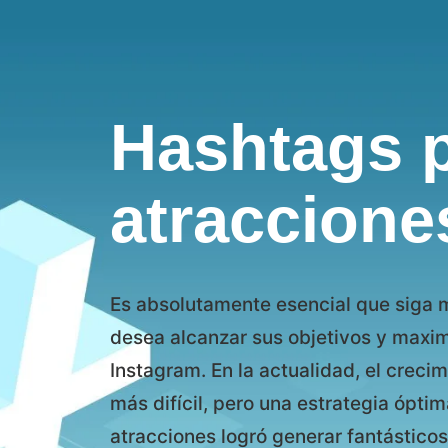
Hashtags 
atraccione
Es absolutamente esencial que siga m
desea alcanzar sus objetivos y maximi
Instagram. En la actualidad, el crec
más difícil, pero una estrategia ópt
atracciones logró generar fantásticos 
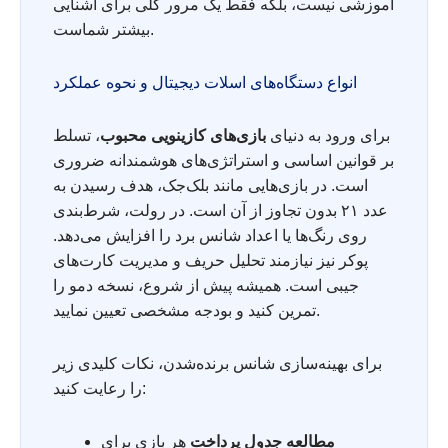
آموزشی نیست، بلکه فقط یک مرور کلی برای آشنایی
بیشتر شماست.
انواع دستگاه‌های اسلات دیجیتال و نحوه عملکرد
برای ورود به دنیای
بازی‌های کازینویی محبوب
، تسلط
بر قوانین اساسی و استراتژی‌های هوشمندانه ضروری
است. در بازی‌هایی مانند بلک‌جک، هدف رسیدن به
عدد ۲۱ بدون تجاوز از آن است. در رولت، شرط‌بندی
روی رنگ‌ها یا اعداد شانس برد را افزایش می‌دهد.
پوکر نیز نیازمند تحلیل حریف و مدیریت کارت‌های
جیبی است. همیشه پیش از شروع، نسخه دمو را
تمرین کنید و بودجه مشخصی تعیین نمایید.
برای بهینه‌سازی شانس برنده‌شدن، نکات کلیدی زیر
را رعایت کنید:
مطالعه جدول پرداخت
هر بازی برای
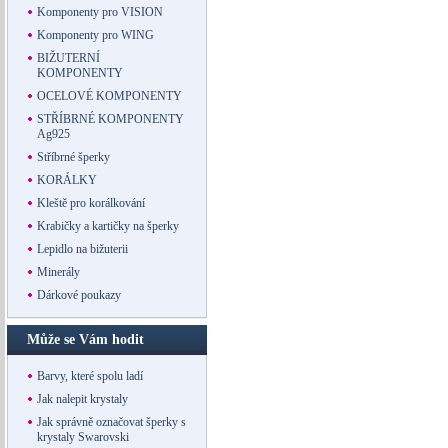
Komponenty pro VISION
Komponenty pro WING
BIŽUTERNÍ
KOMPONENTY
OCELOVÉ KOMPONENTY
STŘÍBRNÉ KOMPONENTY
Ag925
Stříbrné šperky
KORÁLKY
Kleště pro korálkování
Krabičky a kartičky na šperky
Lepidlo na bižuterii
Minerály
Dárkové poukazy
Může se Vám hodit
Barvy, které spolu ladí
Jak nalepit krystaly
Jak správně označovat šperky s
krystaly Swarovski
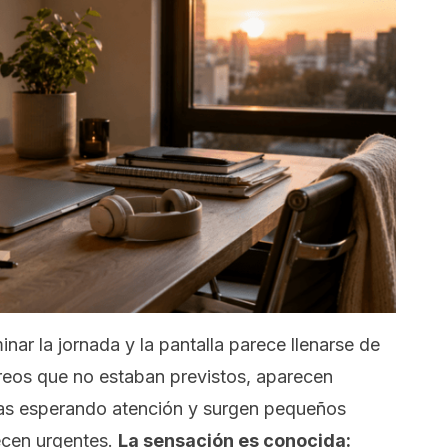
ar la jornada y la pantalla parece llenarse de
rreos que no estaban previstos, aparecen
ras esperando atención y surgen pequeños
ecen urgentes.
La sensación es conocida:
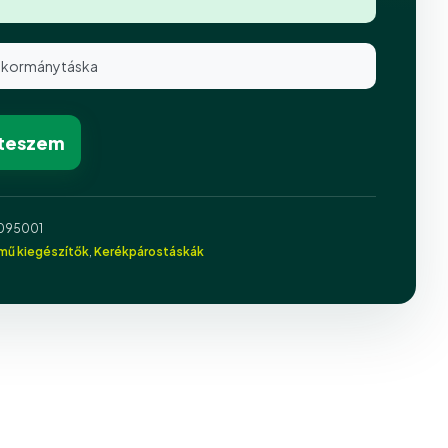
ő kormánytáska
 teszem
095001
rmű kiegészítők
,
Kerékpárostáskák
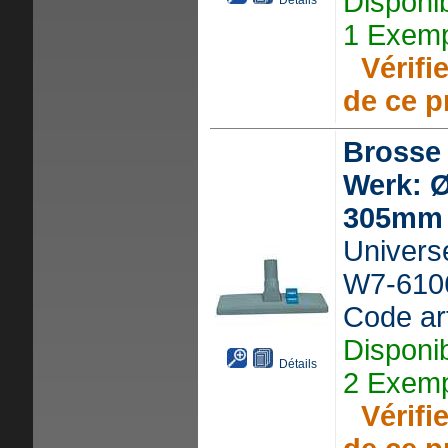
Disponi
Détails
1 Exemp
Vérifie
de ce p
Brosse
Werk: Ø
305mm
Universe
W7-610
Code ar
Disponi
Détails
2 Exemp
Vérifie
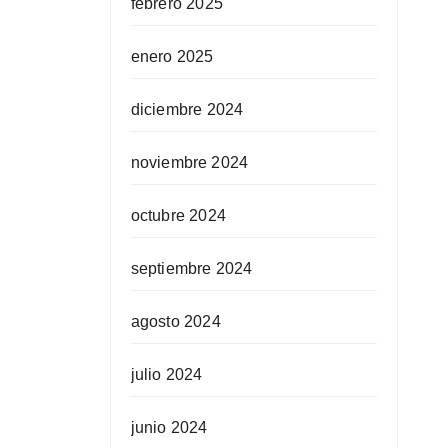
febrero 2025
enero 2025
diciembre 2024
noviembre 2024
octubre 2024
septiembre 2024
agosto 2024
julio 2024
junio 2024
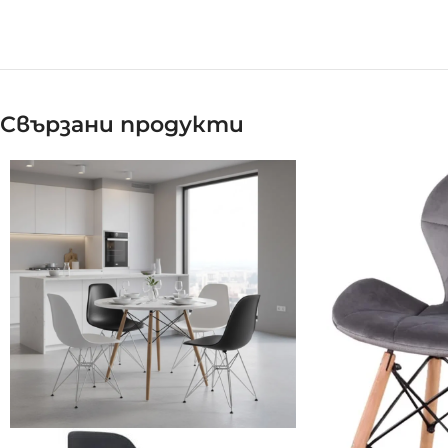
Свързани продукти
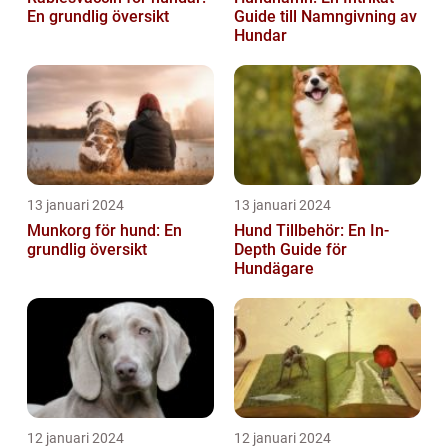
En grundlig översikt
Guide till Namngivning av
Hundar
13 januari 2024
13 januari 2024
Munkorg för hund: En
Hund Tillbehör: En In-
grundlig översikt
Depth Guide för
Hundägare
12 januari 2024
12 januari 2024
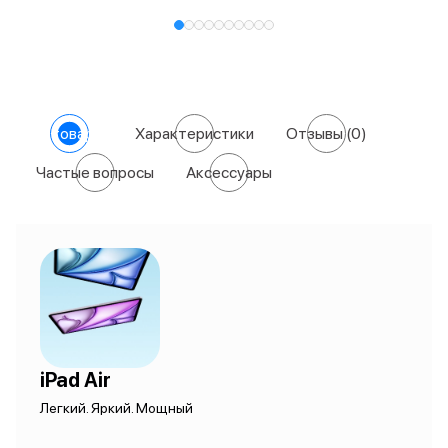
О товаре
Характеристики
Отзывы
(0)
Частые вопросы
Аксессуары
iPad Air
Легкий. Яркий. Мощный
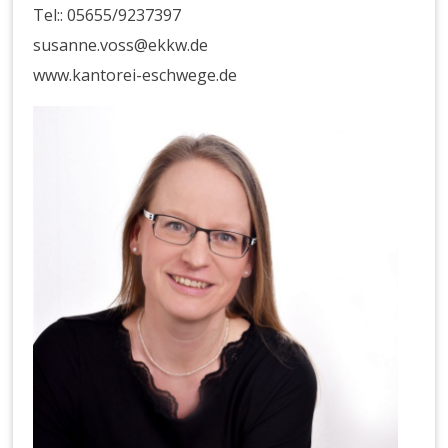
Tel:: 05655/9237397
susanne.voss@ekkw.de
www.kantorei-eschwege.de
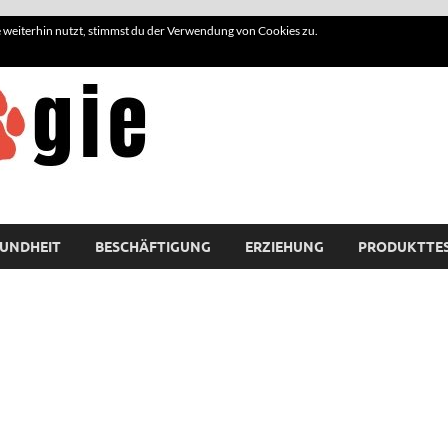
weiterhin nutzt, stimmst du der Verwendung von Cookies zu.
Hundelogie
UNDHEIT
BESCHÄFTIGUNG
ERZIEHUNG
PRODUKTTE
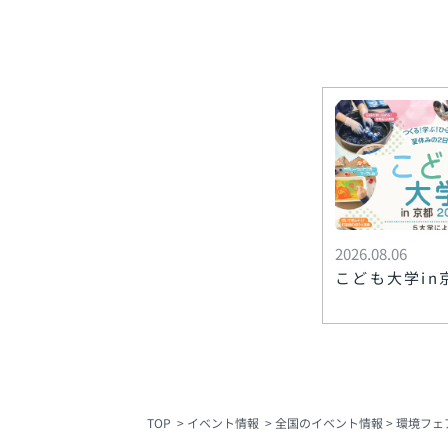
2026.08.06
こども大学in京
TOP
イベント情報
全国のイベント情報
環境フェア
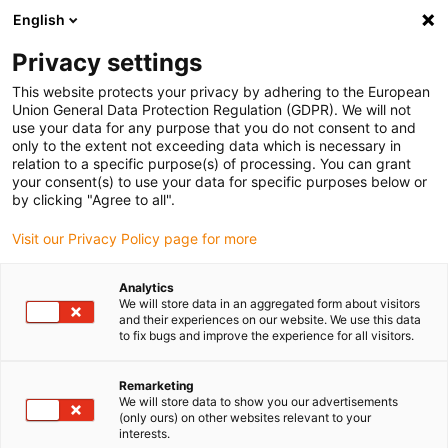
English
Vyberte místo pro doručení
Privacy settings
Výběr stránky země/oblasti může ovlivnit různé faktory
This website protects your privacy by adhering to the European
Union General Data Protection Regulation (GDPR). We will not
Zobrazit všechna místa
use your data for any purpose that you do not consent to and
only to the extent not exceeding data which is necessary in
relation to a specific purpose(s) of processing. You can grant
Přejít na www.igus.com
your consent(s) to use your data for specific purposes below or
by clicking "Agree to all".
Visit our Privacy Policy page for more
(0)
Analytics
We will store data in an aggregated form about visitors
Domovská stránka
Aplikace
and their experiences on our website. We use this data
to fix bugs and improve the experience for all visitors.
Energetické Řetězy Pro Satelitní Tažné Roboty
Remarketing
We will store data to show you our advertisements
(only ours) on other websites relevant to your
interests.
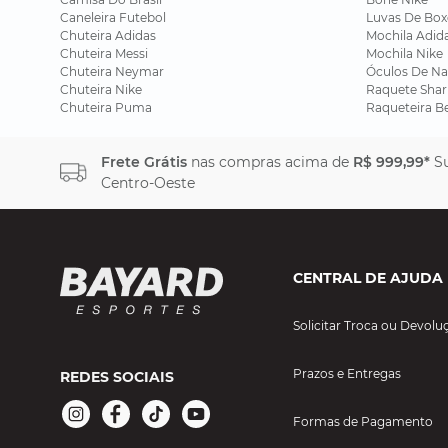
Caneleira Futebol
Luvas De Box
Chuteira Adidas
Mochila Adid
Chuteira Messi
Mochila Nike
Chuteira Neymar
Óculos De Na
Chuteira Nike
Raquete Shar
Chuteira Puma
Raqueteira B
Frete Grátis
nas compras acima de
R$ 999,99*
Su
Centro-Oeste
CENTRAL DE AJUDA
Solicitar Troca ou Devolu
Prazos e Entregas
REDES SOCIAIS
Formas de Pagamento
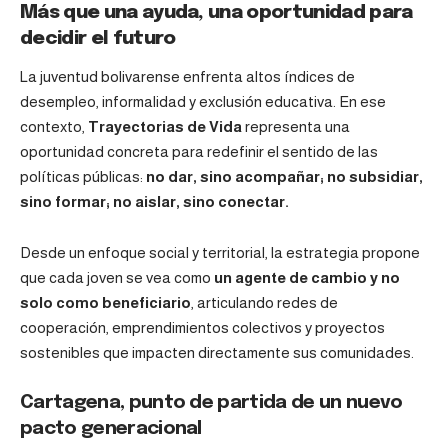
Más que una ayuda, una oportunidad para
decidir el futuro
La juventud bolivarense enfrenta altos índices de
desempleo, informalidad y exclusión educativa. En ese
contexto,
Trayectorias de Vida
representa una
oportunidad concreta para redefinir el sentido de las
políticas públicas:
no dar, sino acompañar; no subsidiar,
sino formar; no aislar, sino conectar.
Desde un enfoque social y territorial, la estrategia propone
que cada joven se vea como
un agente de cambio y no
solo como beneficiario
, articulando redes de
cooperación, emprendimientos colectivos y proyectos
sostenibles que impacten directamente sus comunidades.
Cartagena, punto de partida de un nuevo
pacto generacional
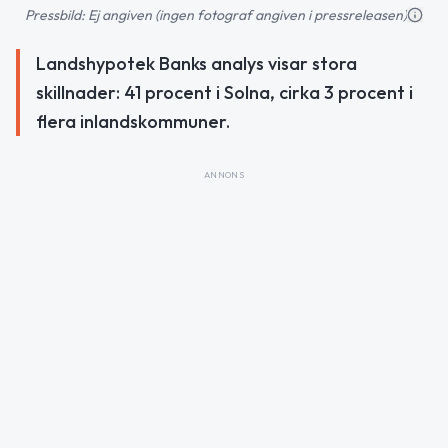
Pressbild: Ej angiven (ingen fotograf angiven i pressreleasen)
Landshypotek Banks analys visar stora
skillnader: 41 procent i Solna, cirka 3 procent i
flera inlandskommuner.
ANNONS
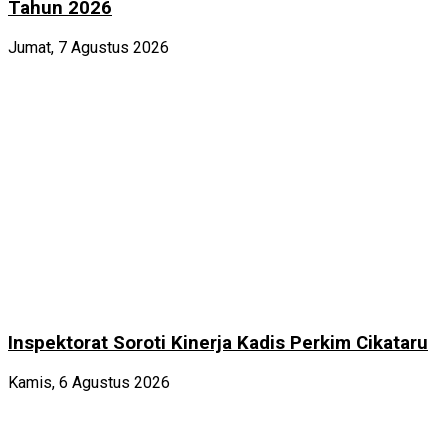
Tahun 2026
Jumat, 7 Agustus 2026
Inspektorat Soroti Kinerja Kadis Perkim Cikataru
Kamis, 6 Agustus 2026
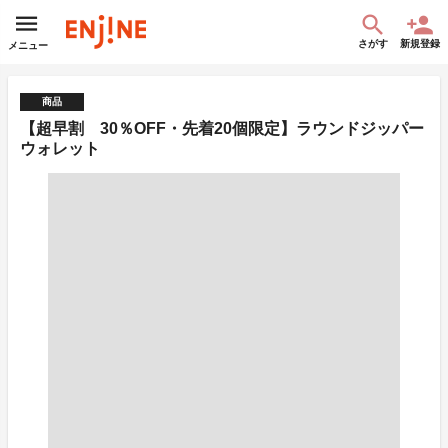
さがす
新規登録
メニュー
商品
【超早割 30％OFF・先着20個限定】ラウンドジッパー
ウォレット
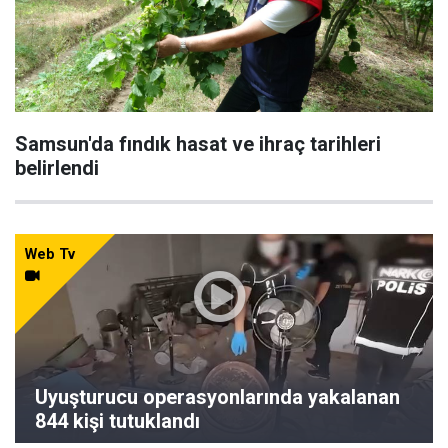
Samsun'da fındık hasat ve ihraç tarihleri
belirlendi
Web Tv
Uyuşturucu operasyonlarında yakalanan
844 kişi tutuklandı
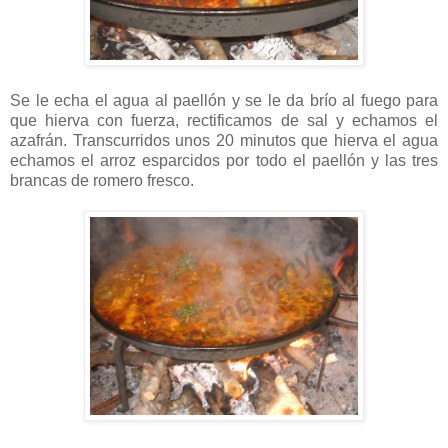
Se le echa el agua al paellón y se le da brío al fuego para
que hierva con fuerza, rectificamos de sal y echamos el
azafrán. Transcurridos unos 20 minutos que hierva el agua
echamos el arroz esparcidos por todo el paellón y las tres
brancas de romero fresco.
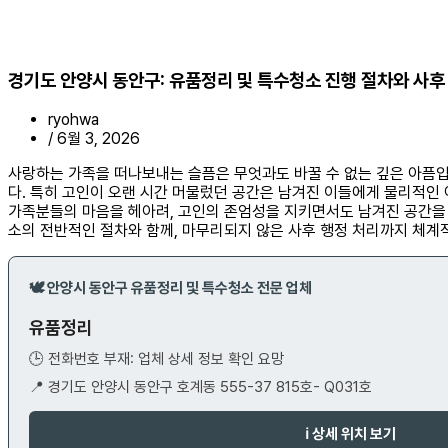
경기도 안양시 동안구: 유품정리 및 특수청소 진행 절차와 사후
ryohwa
/
6월 3, 2026
사랑하는 가족을 떠나보내는 슬픔은 무엇과도 바꿀 수 없는 깊은 아픔입
다. 특히 고인이 오랜 시간 머물렀던 공간은 남겨진 이들에게 물리적인
가족분들의 마음을 헤아려, 고인의 존엄성을 지키면서도 남겨진 공간을 
소의 전반적인 절차와 함께, 마무리되지 않은 사후 행정 처리까지 체계
🕊️ 안양시 동안구 유품정리 및 특수청소 전문 업체
유품정리
🕒 전화번호 부재: 업체 상세 정보 확인 요망
📍 경기도 안양시 동안구 호계동 555-37 815호- Q031호
ℹ️ 상세 위치 보기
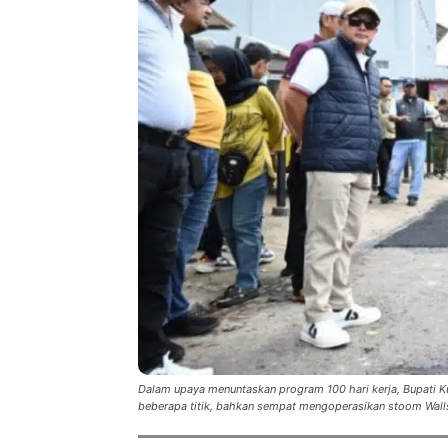
Dalam upaya menuntaskan program 100 hari kerja, Bupati Kun
beberapa titik, bahkan sempat mengoperasikan stoom Wall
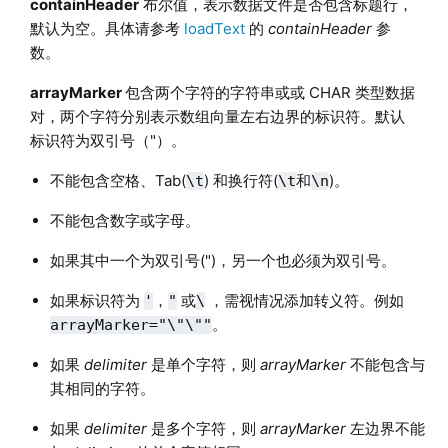
containHeader
布尔值，表示数据文件是否包含标题行，
默认为空。具体请参考
loadText
的
containHeader
参
数。
arrayMarker
包含两个字符的字符串或或 CHAR 类型数据
对，两个字符分别表示数组向量左右边界的标识符。默认
标识符为双引号（"）。
不能包含空格、Tab(
) 和换行符(
和
)。
\t
\t
\n
不能包含数字或字母。
如果其中一个为双引号(")，另一个也必须为双引号。
如果标识符为
，
或
，需视情况添加转义符。例如
'
"
\
。
arrayMarker="\"\""
如果
delimiter
是单个字符，则
arrayMarker
不能包含与
其相同的字符。
如果
delimiter
是多个字符，则
arrayMarker
左边界不能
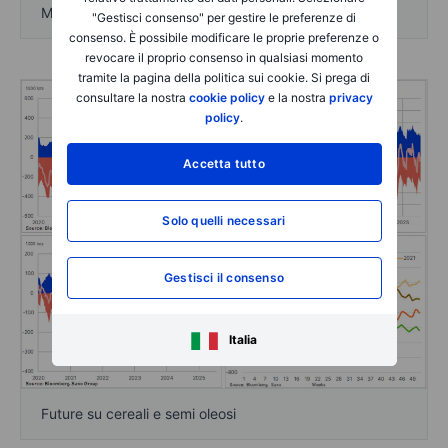
Metalli preziosi e industriali
"Gestisci consenso" per gestire le preferenze di
consenso. È possibile modificare le proprie preferenze o
revocare il proprio consenso in qualsiasi momento
tramite la pagina della politica sui cookie. Si prega di
consultare la nostra
cookie policy
e la nostra
privacy
policy
.
Accetta tutto
Solo quelli necessari
Gestisci il consenso
Italia
Future su cereali e semi oleosi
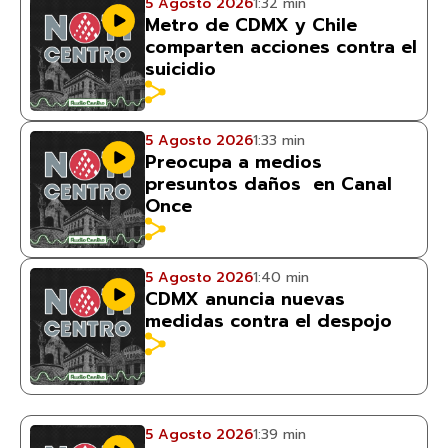
5 Agosto 2026
1:32 min
Metro de CDMX y Chile
comparten acciones contra el
suicidio
5 Agosto 2026
1:33 min
Preocupa a medios
presuntos daños en Canal
Once
5 Agosto 2026
1:40 min
CDMX anuncia nuevas
medidas contra el despojo
5 Agosto 2026
1:39 min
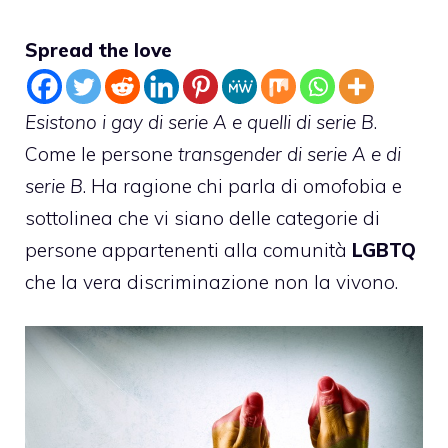
Spread the love
Esistono i gay di serie A e quelli di serie B
.
Come le persone
transgender di serie A e di
serie B
. Ha ragione chi parla di omofobia e
sottolinea che vi siano delle categorie di
persone appartenenti alla comunità
LGBTQ
che la vera discriminazione non la vivono.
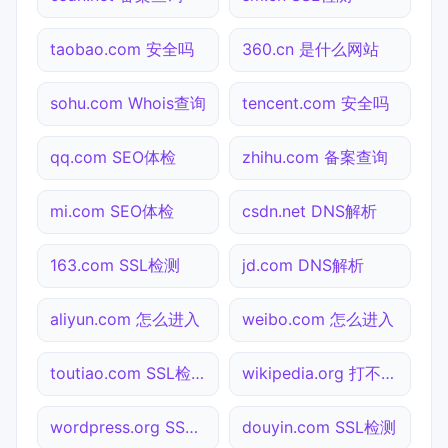
taobao.com 安全吗
360.cn 是什么网站
sohu.com Whois查询
tencent.com 安全吗
qq.com SEO体检
zhihu.com 备案查询
mi.com SEO体检
csdn.net DNS解析
163.com SSL检测
jd.com DNS解析
aliyun.com 怎么进入
weibo.com 怎么进入
toutiao.com SSL检测
wikipedia.org 打不开检测
wordpress.org SSL检测
douyin.com SSL检测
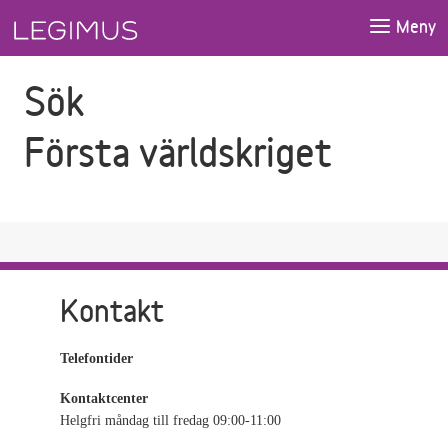
Gå till sökfältet
Gå till huvudinnehåll
Meny
Sök
Första världskriget
Kontakt
Telefontider
Kontaktcenter
Helgfri måndag till fredag 09:00-11:00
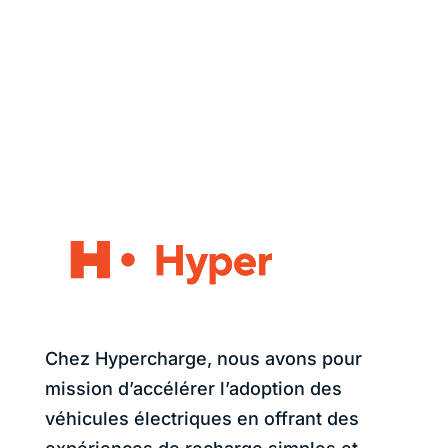
Chez Hypercharge, nous avons pour
mission d’accélérer l’adoption des
véhicules électriques en offrant des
━━━━━━━━━━━━━━━━
Return every line from the entries above that contains the word "کنید".

تمرین کنید و بودجه مشخصی تعیین نمایید.
را رعایت کنید:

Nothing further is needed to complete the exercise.